Los pueblos están más llenos que nunca y hasta se recupera aquí y allá alguna suertecilla y se echa mano a la azada. Que luego dónde va a parar, amén de que bien vienen, cómo sabe el tomate cogido por la mañana en la mata. Ni comparación con el otro, que encima hay que comprar.

El campo no solo ha sabido aguantar mejor la crisis, es que ha emergido como valor refugio y ha demostrado ser alternativa y futuro. El sector primario, que dicen los economistas, ha servido de sostén y agarradero para ir saliendo del pozo.

Claro que también han pasado y pasan las de Caín –este año más por la sequía de primavera, por cierto– pero aguantan y no marchan tan mal como han marchado otros. Y eso ha cambiado tornas y ha configurado nuevos prestigios.

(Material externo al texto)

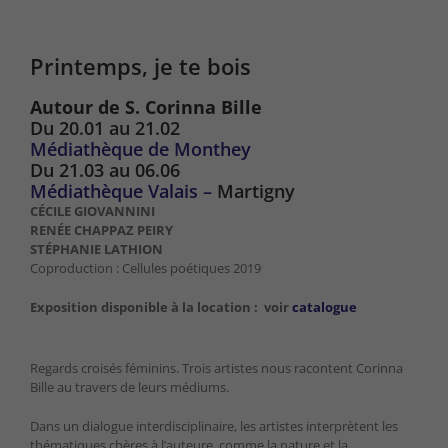
Printemps, je te bois
Autour de S. Corinna Bille
Du 20.01 au 21.02
Médiathèque de Monthey
Du 21.03 au 06.06
Médiathèque Valais –
Martigny
CÉCILE GIOVANNINI
RENÉE CHAPPAZ PEIRY
STÉPHANIE LATHION
Coproduction : Cellules poétiques 2019
Exposition disponible à la location : voir
catalogue
Regards croisés féminins. Trois artistes nous racontent Corinna
Bille au travers de leurs médiums.
Dans un dialogue interdisciplinaire, les artistes interprètent les
thématiques chères à l’auteure, comme la nature et la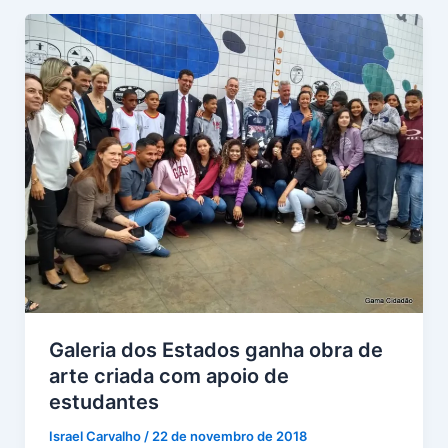
Galeria dos Estados ganha obra de
arte criada com apoio de
estudantes
Israel Carvalho
/
22 de novembro de 2018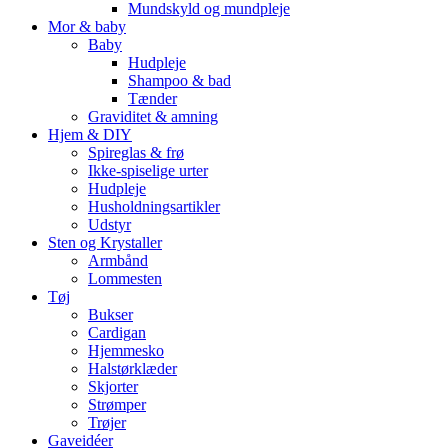
Mundskyld og mundpleje
Mor & baby
Baby
Hudpleje
Shampoo & bad
Tænder
Graviditet & amning
Hjem & DIY
Spireglas & frø
Ikke-spiselige urter
Hudpleje
Husholdningsartikler
Udstyr
Sten og Krystaller
Armbånd
Lommesten
Tøj
Bukser
Cardigan
Hjemmesko
Halstørklæder
Skjorter
Strømper
Trøjer
Gaveidéer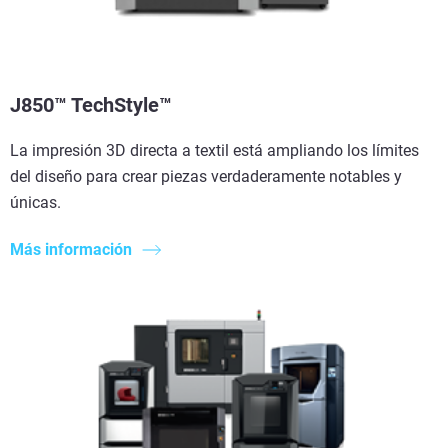
J850™ TechStyle™
La impresión 3D directa a textil está ampliando los límites
del diseño para crear piezas verdaderamente notables y
únicas.
Más información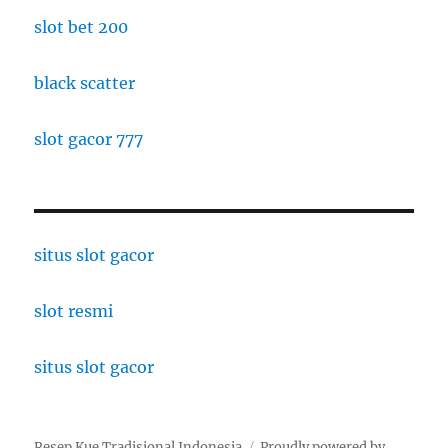
slot bet 200
black scatter
slot gacor 777
situs slot gacor
slot resmi
situs slot gacor
Resep Kue Tradisional Indonesia
Proudly powered by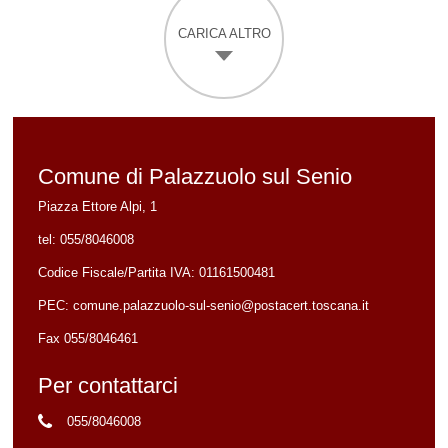
CARICA ALTRO
Comune di Palazzuolo sul Senio
Piazza Ettore Alpi, 1
tel:
055/8046008
Codice Fiscale/Partita IVA:
01161500481
PEC:
comune.palazzuolo-sul-senio@postacert.toscana.it
Fax 055/8046461
Per contattarci
055/8046008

El campo y lo primario está de moda. Se descubrió “lo natural” y ahora es fiebre que a veces llega a calenturienta cuando algunos se ponen en esto a rizar rizos y exageraciones. Pero sin ellas es normal que al personal le guste lo sano y natural. ¿A quién no?

Pero, además de los productos, ha venido a resultar que el productor ha escalado también en consideración en la escala social. Ha venido a resultar, qué cosas, que ni el campo era una postal donde iban los urbanitas de fin de semana ni que los labradores eran los zotes que no se habían podido marchar.

O sea, que de tontos, nada. Y ya no te digo si te pones a hablar de leyes con ellos. El menos avispado es doctor en Derecho Comparado Comunitario y sabe más de Bruselas y de la PAC que Cañete y Valenciano juntos. Bueno, más que Valenciano, seguro.